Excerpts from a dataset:
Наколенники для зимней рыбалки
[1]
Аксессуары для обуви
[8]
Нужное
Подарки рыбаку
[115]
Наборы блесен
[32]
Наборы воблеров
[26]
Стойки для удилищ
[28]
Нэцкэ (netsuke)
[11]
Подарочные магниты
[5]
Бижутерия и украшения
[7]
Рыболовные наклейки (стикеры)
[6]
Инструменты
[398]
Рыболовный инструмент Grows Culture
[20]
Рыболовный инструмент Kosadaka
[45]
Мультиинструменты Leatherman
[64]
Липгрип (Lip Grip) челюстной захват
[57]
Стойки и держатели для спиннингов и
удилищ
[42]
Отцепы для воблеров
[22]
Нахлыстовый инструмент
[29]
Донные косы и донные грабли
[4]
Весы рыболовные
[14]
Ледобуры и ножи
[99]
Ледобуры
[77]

--

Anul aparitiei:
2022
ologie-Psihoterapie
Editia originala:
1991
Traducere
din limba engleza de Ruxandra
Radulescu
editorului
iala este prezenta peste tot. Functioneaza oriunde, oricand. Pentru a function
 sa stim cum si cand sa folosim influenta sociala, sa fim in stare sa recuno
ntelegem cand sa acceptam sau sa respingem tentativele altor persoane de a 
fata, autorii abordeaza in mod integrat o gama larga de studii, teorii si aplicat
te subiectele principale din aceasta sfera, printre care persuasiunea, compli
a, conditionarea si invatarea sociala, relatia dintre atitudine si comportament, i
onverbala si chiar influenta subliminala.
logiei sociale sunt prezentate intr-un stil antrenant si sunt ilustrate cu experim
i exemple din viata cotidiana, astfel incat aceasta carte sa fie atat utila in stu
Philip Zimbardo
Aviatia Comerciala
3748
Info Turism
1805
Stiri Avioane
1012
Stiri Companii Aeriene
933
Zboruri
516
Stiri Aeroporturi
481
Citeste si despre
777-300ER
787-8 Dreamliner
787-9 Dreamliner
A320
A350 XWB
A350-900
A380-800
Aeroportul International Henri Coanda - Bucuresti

BRIEF: I'd like the lines above from the one with "Наколенники для зимней рыбалки" up to and including the one with "Рыболовные наклейки (стикеры)" copied exactly, with no other lines.

OUTPUT BELOW:
Наколенники для зимней рыбалки
[1]
Аксессуары для обуви
[8]
Нужное
Подарки рыбаку
[115]
Наборы блесен
[32]
Наборы воблеров
[26]
Стойки для удилищ
[28]
Нэцкэ (netsuke)
[11]
Подарочные магниты
[5]
Бижутерия и украшения
[7]
Рыболовные наклейки (стикеры)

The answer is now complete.